Trusts Avert Too-Much Too-Soon Problems
James Howell once quipped that “a fool and his money are soon parted.” The same can be said for many young people with too much money. A certain level of maturity is required to appreciate the importance of financial management and spending restraint. It is in no one’s interest, for example, that an 18 year old inherit enough money to buy a high-powered sports car with the potential for causing a serious accident resulting in injuries or death.
In Arizona, an unrestricted inheritance left to a child becomes his or hers unconditionally at age 18. This is the point at which a child legally becomes an adult in this state. Most parents would not want their children to control a large amount of money at this age. The law gives you a way to exercise some control over an inheritance you leave your children or others.
Various types of trusts are commonly used to solve this problem. If you want to leave money or property to another, including a child, you may establish a trust that will provide supervision of the estate on terms that you determine. Depending on the value of the estate, a parent might choose to have portions of it turned over to a child at various ages, for example, 18, 25, 30 and 35.
If you create a trust to administer an inheritance, you have broad discretion about how the trust property may be used and distributed to beneficiaries.

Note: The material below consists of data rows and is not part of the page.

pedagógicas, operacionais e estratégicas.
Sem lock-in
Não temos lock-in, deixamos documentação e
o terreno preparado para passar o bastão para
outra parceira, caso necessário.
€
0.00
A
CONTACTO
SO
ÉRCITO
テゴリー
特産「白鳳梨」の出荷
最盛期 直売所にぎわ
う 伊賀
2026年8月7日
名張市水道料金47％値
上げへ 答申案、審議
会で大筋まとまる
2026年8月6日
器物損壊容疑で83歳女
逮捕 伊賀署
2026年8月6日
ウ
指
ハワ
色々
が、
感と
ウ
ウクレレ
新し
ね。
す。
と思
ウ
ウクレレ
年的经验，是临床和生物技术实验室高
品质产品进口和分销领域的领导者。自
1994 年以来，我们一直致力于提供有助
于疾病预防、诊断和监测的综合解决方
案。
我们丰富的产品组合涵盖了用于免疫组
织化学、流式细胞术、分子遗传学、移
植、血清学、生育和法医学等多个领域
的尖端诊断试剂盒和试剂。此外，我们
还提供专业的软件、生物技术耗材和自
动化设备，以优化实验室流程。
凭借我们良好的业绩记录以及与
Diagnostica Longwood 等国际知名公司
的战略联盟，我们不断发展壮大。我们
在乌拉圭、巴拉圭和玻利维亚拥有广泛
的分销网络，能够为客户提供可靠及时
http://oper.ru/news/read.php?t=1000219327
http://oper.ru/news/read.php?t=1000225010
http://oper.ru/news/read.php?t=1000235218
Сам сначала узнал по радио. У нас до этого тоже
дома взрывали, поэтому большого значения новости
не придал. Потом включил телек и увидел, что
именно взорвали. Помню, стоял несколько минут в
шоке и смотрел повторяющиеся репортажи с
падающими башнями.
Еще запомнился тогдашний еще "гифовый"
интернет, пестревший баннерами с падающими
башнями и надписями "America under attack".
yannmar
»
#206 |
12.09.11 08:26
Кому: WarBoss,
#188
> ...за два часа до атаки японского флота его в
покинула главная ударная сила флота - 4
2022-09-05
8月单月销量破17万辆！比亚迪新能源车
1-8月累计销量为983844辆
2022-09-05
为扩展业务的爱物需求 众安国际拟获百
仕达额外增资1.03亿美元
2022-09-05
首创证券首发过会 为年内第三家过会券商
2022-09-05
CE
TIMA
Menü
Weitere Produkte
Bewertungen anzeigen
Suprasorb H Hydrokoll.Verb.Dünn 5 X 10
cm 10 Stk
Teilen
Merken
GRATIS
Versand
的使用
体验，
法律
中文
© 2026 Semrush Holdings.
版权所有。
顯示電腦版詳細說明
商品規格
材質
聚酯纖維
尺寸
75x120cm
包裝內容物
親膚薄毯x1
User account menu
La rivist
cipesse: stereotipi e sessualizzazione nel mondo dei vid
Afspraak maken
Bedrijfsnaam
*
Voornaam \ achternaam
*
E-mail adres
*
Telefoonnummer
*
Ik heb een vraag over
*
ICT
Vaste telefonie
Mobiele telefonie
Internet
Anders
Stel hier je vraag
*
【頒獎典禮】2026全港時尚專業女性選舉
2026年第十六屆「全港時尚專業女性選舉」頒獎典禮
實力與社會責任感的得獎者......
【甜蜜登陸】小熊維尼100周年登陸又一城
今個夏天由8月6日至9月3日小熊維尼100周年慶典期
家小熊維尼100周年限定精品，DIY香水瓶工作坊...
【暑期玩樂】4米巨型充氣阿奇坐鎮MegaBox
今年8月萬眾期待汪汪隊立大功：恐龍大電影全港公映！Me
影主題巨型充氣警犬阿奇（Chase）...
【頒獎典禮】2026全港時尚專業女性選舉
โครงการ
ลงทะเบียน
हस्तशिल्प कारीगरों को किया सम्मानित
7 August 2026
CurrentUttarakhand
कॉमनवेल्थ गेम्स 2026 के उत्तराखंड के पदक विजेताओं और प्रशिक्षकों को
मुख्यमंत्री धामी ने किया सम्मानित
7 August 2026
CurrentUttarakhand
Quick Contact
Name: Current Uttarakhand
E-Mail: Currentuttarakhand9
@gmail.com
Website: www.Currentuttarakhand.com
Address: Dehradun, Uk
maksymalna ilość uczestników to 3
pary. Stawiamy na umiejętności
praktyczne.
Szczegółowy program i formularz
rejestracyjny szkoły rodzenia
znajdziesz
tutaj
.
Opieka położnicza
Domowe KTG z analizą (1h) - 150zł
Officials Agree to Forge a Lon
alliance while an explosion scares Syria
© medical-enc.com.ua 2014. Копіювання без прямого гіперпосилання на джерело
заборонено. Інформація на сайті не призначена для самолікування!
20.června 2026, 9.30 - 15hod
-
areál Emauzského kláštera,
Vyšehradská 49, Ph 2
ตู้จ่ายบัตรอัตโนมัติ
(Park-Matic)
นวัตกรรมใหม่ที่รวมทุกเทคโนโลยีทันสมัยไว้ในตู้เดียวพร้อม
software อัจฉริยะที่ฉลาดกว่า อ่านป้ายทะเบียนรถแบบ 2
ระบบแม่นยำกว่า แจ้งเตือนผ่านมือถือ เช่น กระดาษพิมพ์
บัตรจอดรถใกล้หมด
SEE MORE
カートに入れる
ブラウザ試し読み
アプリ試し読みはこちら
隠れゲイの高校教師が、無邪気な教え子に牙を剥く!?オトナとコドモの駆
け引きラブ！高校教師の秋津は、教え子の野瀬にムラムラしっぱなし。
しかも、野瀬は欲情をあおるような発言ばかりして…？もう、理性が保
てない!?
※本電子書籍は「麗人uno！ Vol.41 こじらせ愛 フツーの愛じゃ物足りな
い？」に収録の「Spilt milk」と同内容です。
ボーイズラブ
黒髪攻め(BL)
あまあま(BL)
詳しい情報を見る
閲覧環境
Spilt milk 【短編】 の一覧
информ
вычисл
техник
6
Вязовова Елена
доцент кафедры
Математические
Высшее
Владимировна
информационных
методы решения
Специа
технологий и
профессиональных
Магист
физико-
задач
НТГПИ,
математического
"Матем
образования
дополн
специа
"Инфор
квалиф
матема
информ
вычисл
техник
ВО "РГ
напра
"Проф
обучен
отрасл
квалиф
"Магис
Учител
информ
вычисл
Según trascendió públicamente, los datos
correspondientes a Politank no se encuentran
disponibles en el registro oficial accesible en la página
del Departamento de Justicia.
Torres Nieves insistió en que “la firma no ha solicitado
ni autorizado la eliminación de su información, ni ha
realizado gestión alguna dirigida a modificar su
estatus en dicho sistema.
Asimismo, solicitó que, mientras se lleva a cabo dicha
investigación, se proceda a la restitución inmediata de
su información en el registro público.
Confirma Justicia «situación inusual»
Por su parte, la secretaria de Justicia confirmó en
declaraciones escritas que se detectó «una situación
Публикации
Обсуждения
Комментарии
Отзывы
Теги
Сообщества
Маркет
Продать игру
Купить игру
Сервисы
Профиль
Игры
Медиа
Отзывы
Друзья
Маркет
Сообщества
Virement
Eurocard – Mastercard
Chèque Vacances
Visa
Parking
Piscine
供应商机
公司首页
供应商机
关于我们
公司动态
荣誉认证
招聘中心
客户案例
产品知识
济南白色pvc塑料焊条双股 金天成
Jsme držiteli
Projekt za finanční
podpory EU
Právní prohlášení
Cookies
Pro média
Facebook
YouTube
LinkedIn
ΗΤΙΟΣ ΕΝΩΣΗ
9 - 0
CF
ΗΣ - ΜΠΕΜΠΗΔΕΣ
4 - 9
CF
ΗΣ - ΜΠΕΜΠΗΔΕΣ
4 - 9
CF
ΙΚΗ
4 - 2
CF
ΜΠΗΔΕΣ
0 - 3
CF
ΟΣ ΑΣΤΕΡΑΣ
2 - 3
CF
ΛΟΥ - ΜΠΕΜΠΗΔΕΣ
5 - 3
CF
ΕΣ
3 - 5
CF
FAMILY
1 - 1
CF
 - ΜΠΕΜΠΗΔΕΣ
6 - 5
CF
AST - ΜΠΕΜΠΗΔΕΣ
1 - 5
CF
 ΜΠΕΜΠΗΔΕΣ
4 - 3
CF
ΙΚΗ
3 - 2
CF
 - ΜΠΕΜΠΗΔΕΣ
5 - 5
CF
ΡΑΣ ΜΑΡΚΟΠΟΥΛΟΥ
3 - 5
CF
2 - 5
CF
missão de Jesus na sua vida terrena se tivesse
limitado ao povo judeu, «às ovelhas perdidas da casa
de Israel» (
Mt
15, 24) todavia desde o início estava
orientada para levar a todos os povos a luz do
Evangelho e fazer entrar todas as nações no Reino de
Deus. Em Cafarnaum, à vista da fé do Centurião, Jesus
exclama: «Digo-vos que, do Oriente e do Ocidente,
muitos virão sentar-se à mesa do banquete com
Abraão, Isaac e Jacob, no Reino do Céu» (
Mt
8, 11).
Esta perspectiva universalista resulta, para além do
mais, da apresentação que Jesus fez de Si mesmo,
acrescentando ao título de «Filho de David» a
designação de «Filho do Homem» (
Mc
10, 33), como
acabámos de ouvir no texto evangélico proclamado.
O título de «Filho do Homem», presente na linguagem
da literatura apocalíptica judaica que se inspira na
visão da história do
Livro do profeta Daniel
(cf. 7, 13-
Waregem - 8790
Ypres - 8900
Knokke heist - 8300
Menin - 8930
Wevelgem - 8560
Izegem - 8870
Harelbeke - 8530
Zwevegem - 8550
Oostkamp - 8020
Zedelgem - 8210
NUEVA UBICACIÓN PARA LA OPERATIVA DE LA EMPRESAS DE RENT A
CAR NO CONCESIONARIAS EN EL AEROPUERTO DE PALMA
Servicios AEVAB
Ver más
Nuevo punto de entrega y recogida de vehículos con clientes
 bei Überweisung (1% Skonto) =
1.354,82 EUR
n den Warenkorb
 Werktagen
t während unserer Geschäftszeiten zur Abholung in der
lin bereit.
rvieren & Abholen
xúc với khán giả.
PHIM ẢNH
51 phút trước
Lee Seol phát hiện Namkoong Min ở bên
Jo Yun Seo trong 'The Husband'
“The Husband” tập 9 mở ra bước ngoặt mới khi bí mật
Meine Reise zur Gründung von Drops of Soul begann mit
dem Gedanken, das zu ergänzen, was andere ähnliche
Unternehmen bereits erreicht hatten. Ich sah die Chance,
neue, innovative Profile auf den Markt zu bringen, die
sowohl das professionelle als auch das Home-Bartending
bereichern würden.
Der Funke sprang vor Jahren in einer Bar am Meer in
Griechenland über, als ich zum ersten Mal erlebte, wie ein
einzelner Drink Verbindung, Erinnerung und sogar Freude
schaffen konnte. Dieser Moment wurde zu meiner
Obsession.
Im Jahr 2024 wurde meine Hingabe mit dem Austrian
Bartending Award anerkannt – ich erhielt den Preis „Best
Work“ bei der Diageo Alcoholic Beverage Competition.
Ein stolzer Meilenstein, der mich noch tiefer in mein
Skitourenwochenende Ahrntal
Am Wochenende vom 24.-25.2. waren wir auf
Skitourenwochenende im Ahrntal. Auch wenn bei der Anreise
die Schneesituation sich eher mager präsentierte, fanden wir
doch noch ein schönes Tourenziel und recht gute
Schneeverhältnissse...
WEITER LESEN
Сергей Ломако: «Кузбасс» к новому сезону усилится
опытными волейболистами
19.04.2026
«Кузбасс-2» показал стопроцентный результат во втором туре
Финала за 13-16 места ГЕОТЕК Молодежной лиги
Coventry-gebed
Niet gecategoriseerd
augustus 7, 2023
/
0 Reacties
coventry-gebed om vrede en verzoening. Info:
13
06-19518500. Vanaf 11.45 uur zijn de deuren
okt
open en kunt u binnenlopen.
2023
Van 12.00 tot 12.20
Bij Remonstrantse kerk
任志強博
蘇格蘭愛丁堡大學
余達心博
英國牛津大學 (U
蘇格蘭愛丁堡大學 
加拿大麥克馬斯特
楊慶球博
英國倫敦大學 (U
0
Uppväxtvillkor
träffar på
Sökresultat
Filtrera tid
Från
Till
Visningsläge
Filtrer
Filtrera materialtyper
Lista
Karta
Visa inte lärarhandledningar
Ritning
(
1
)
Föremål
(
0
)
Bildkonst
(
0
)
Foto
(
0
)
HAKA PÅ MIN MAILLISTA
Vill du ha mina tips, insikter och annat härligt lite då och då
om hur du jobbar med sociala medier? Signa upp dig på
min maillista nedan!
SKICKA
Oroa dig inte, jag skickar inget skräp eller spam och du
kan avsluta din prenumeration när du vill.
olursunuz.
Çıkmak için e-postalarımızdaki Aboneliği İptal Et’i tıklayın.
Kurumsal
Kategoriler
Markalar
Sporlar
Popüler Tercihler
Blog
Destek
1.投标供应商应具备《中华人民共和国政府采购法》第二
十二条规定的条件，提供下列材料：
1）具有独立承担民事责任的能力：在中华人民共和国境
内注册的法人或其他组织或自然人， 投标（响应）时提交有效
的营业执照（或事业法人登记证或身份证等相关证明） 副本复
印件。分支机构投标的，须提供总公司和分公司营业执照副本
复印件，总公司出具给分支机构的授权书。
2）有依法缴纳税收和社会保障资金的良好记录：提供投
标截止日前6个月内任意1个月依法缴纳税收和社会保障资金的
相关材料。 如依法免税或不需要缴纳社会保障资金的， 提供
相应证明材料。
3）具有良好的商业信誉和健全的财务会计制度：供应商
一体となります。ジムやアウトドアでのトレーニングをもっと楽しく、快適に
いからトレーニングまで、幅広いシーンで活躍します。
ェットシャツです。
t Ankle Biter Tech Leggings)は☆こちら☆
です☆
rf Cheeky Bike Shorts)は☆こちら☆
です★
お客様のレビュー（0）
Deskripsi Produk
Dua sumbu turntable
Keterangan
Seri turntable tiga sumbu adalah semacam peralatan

Perhaps the simplest of these trusts is a testamentary trust. This is a trust plan incorporated into your will. It generally becomes effective on your death and includes the age limitations you designate for your children or other beneficiaries.
A popular estate planning device called a living trust also may be used to prevent young people from inheriting too much money too soon. Other trust vehicles exist for the supervision of estates for young people and others.
These matters are complicated, and mistakes can prove costly. The right lawyer will explain the various options and advise you on the best approach to meet your special needs and requirements. Do not leave this important matter to accident.